Which isn't quite as nice IMHO. In reality, creating local implicit values to override ordering in a limited scope is not such a bad thing, and my preferred way to change the 'context' of a method.
}

Anonymous said...

Great article! Thank you.

"In the book, I describe using implicits for poly-morphic dispatch."

Is this a simulation of multi-methdods than?

J. Suereth said...

@anonymous -

Yep, the type-class/implicit solution is sort of an encoding of multi-methods in scala.

The resolution of behavior mostly happens in the compiler. It sends a new argument to the function that polymorphically stores the appropriate behavior for the known types of the arguments. There are no runtime-type based checks going on, but otherwise it's the same concept.

marc said...

Could you kindly comment of the reasoning behind the import n._ line?

J. Suereth said...

@marc the import n._ imports, locally, the 'pimp' implicits to add <, > etc. to the type T. If we didn't import this, we'd have to make calls like:

n.gt(left,right) instead of left > right.

See the OrderingOps class in the type trait. It's essentially the boilerplate we use in Scala to encode type-classes. I hope one day there will be a slightly simpler syntax.

marc said...

Thanks! I am still getting my head around implicits and thought that that would be automatically used.

marc said...

Josh,

I thought I would post this here as opposed to the Scala mailing list, but I am happy to move the conversation there.

I am trying to generalize this approach such that the function that we are applying to the sequence can be passed to the function.You can imagine this being useful if you first restructure the data into a nice format and then do a bunch of analytics on it. I know I could write a class and go about it that
way, but I thought this would be more educational.

Basically, I am working on method of the form

processData(data, functionToBeApplied).

Using your notation, I have defined the function as follows (choosing Int just for convenience)

def processData[T,Coll](data:Coll,
function: Coll=>Int)(
implicit ev0: Coll <:< SeqLike[T,Coll], cbf: CanBuildFrom[Coll,T,Coll]) =
{
function(data)
}

However, when we use this,
say calling processData(List(1,2,3),x=>x.length)
we get the dreaded
missing type parameter on x=>x.length.

The trick I have used in the past for this, is to curry
the function; however, this does not play nice with the implicit functionality.

One approach I did get to work was to define processData as follows:

def processData[T,Coll](data:Coll)( implicit ev0: Coll <:< SeqLike[T,Coll], cbf: CanBuildFrom[Coll,T,Coll]) = {
(function:Coll => Int) => function(data)
}

then
val b = processData(List(1,2,3))
b(x=>x.length)

but this feels clunky, as we cannot put everything
into one line as processData(List(1,2,3)(x=>x.length)

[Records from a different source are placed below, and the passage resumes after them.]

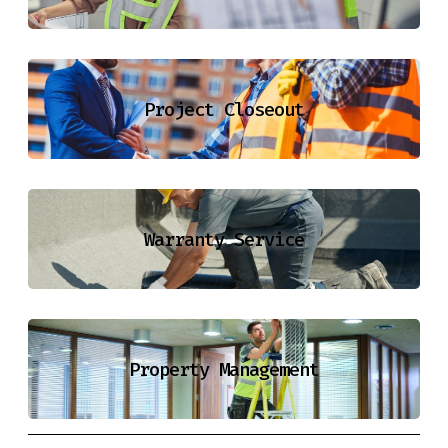
Project Closeout
Warranty Service
Property Management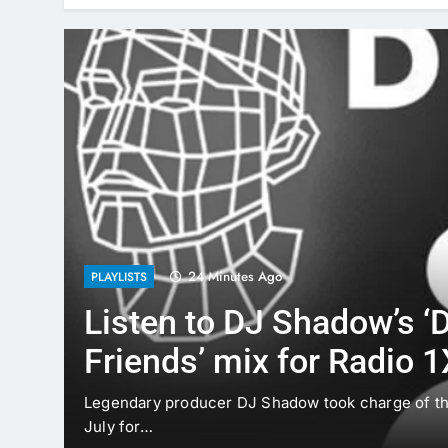
24 Minutes Ago
PLAYLISTS
Listen to DJ Shadow’s ‘D
Friends’ mix for Radio 1
d by
Legendary producer DJ Shadow took charge of th
July for…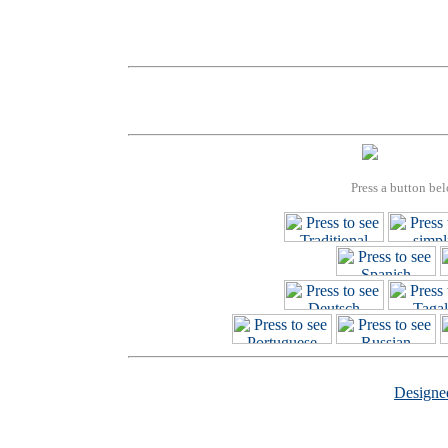
Press a button bel
Design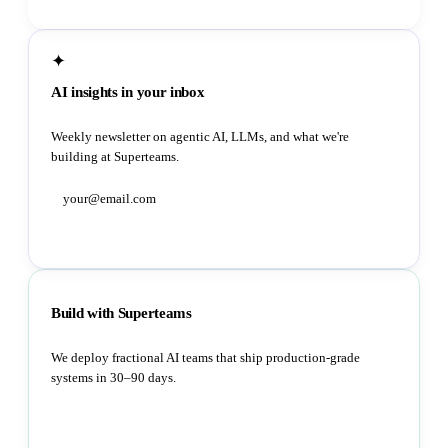
✦
AI insights in your inbox
Weekly newsletter on agentic AI, LLMs, and what we're
building at Superteams.
Subscribe
Build with Superteams
We deploy fractional AI teams that ship production-grade
systems in 30–90 days.
Book a strategy call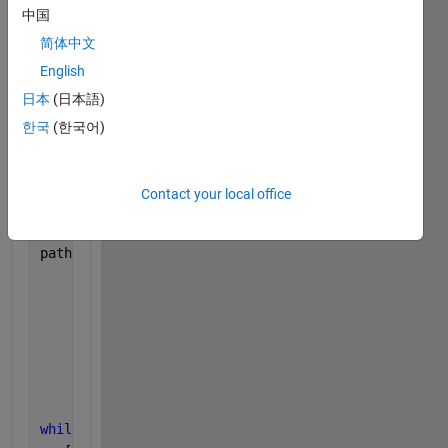
                         0,0,0;
中国
                         0,0,0];
简体中文
English
Trajectory.orientations = quaternion([0,0,0; 
...
                                      0,0,0; 
...
日本
(日本語)
                                      0,10,0], 
'eul
한국
(한국어)
Trajectory.timeEnd = 4;
Contact your local office
Trajectory.arrivalTimes = linspace(0, Trajectory.ti
path = waypointTrajectory(
"Waypoints"
, Trajectory.w
"TimeOfArrival"
, Trajecto
"Orientation"
, Trajectory
"Velocities"
, Trajectory.
"SampleRate"
, sampleRate,
"SamplesPerFrame"
, 1,
...
"ReferenceFrame"
, 
'NED'
);
while 
~isDone(path)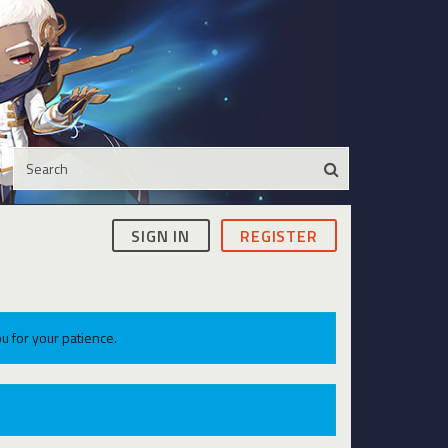
SIGN IN
REGISTER
u for your patience.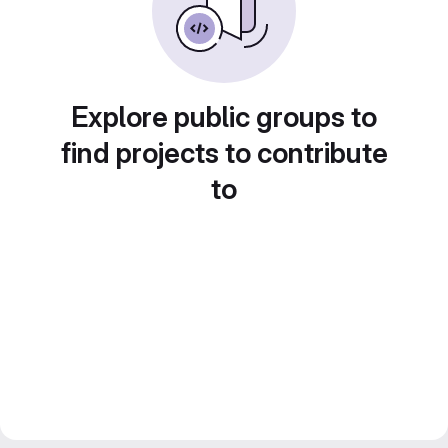
Explore public groups to
find projects to contribute
to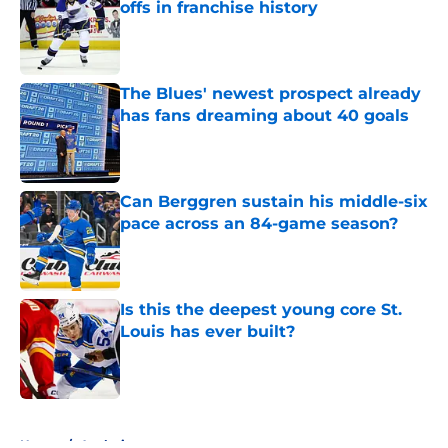
offs in franchise history
Published by on Invalid Date
The Blues' newest prospect already
has fans dreaming about 40 goals
Published by on Invalid Date
Can Berggren sustain his middle-six
pace across an 84-game season?
Published by on Invalid Date
Is this the deepest young core St.
Louis has ever built?
Published by on Invalid Date
5 related articles loaded
Home
/
Analysis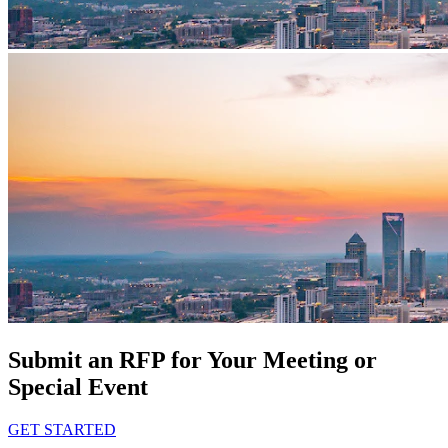
Submit an RFP for Your Meeting or
Special Event
GET STARTED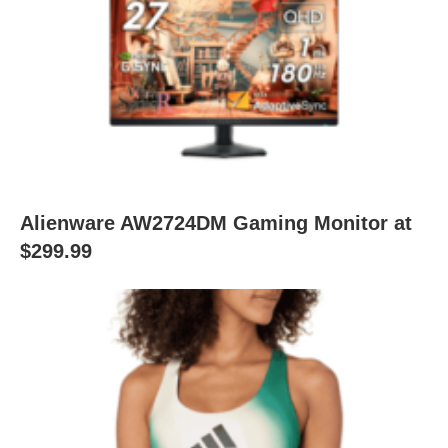
Alienware AW2724DM Gaming Monitor at
$299.99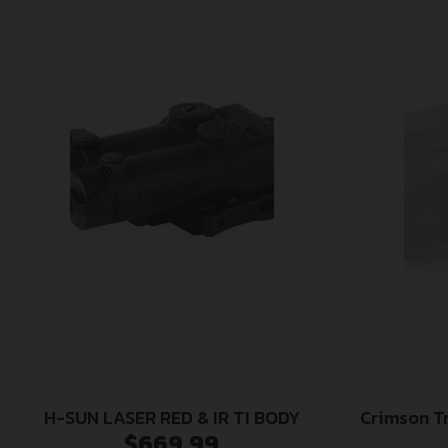
H-SUN LASER RED & IR TI BODY
Crimson T
$
669.99
Fits Ruger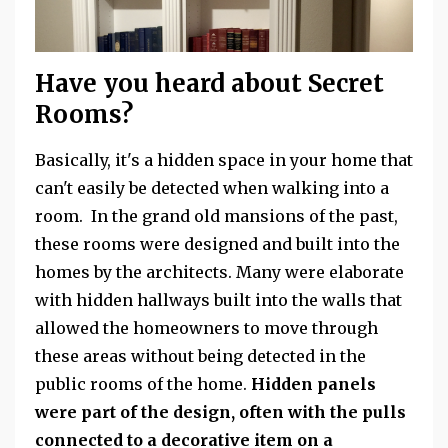
Have you heard about Secret
Rooms?
Basically, it's a hidden space in your home that
can't easily be detected when walking into a
room. In the grand old mansions of the past,
these rooms were designed and built into the
homes by the architects. Many were elaborate
with hidden hallways built into the walls that
allowed the homeowners to move through
these areas without being detected in the
public rooms of the home.
Hidden panels
were part of the design, often with the pulls
connected to a decorative item on a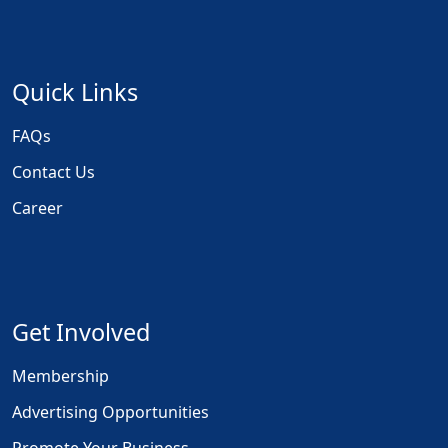
Quick Links
FAQs
Contact Us
Career
Get Involved
Membership
Advertising Opportunities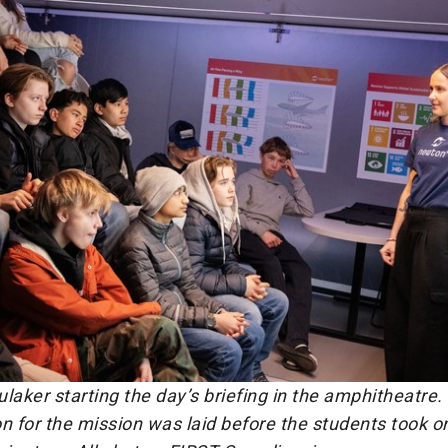
laker starting the day’s briefing in the amphitheatre.
n for the mission was laid before the students took on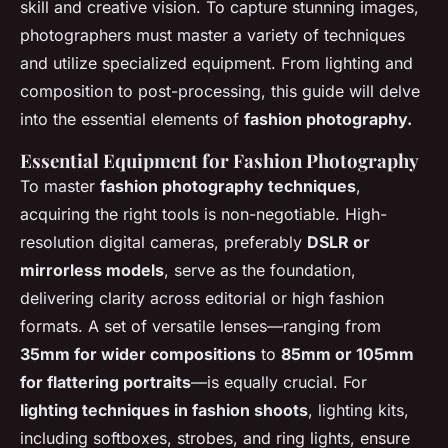
skill and creative vision. To capture stunning images,
photographers must master a variety of techniques
and utilize specialized equipment. From lighting and
composition to post-processing, this guide will delve
into the essential elements of
fashion photography.
Essential Equipment for Fashion Photography
To master
fashion photography techniques
,
acquiring the right tools is non-negotiable. High-
resolution digital cameras, preferably
DSLR or
mirrorless models
, serve as the foundation,
delivering clarity across editorial or high fashion
formats. A set of versatile lenses—ranging from
35mm for wider compositions
to
85mm or 105mm
for flattering portraits
—is equally crucial. For
lighting techniques in fashion shoots
, lighting kits,
including softboxes, strobes, and ring lights, ensure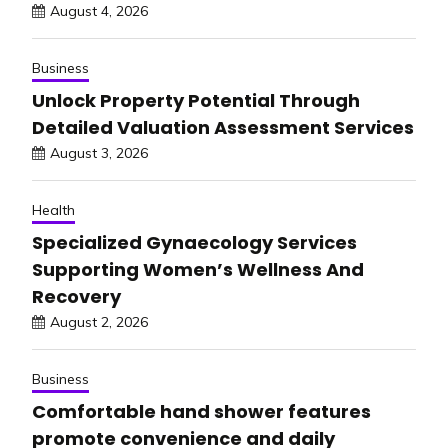
August 4, 2026
Business
Unlock Property Potential Through
Detailed Valuation Assessment Services
August 3, 2026
Health
Specialized Gynaecology Services
Supporting Women’s Wellness And
Recovery
August 2, 2026
Business
Comfortable hand shower features
promote convenience and daily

due to the implicit not coming last.

I know you are busy with your awesome book (I bought the pdf already and am going through it
very thoroughly), but any help would be greatly appreciated.

marc said...

And of course as soon as I posted this, I solved the issue!!!!

def processData[T,Coll](data:Coll)(function:Coll=>Int)( implicit ev0: Coll <:< SeqLike[T,Coll], cbf: CanBuildFrom[Coll,T,Coll]) = {
function(data)
}

marc said...

The only issue I have now is that if I do want to curry this function,

val b = processData(Vector(1,2,3))_

I have to provide type data otherwise we get an
error: Cannot prove that scala.collection.immutable.Vector[Int] <:< scala.collection.SeqLike[Nothing,scala.collection.immutable.Vector[Int]].

I could just provide this type data via

val b = processData[Int,Vector[Int], ???](Vector(1,2,3)

But I do not know what we should put into the ???, as it will depend on the return type after function application. Is there a way around this?

I have to say, this is fun!

Yang said...

Josh, why's it important to bound by `SeqLike` instead of `Seq`?

J. Suereth said...

@Yang - Because `SeqLike` is the *true* parent for sequences. While it is easier to extend from `Seq` to create a sequence, it's not necessary.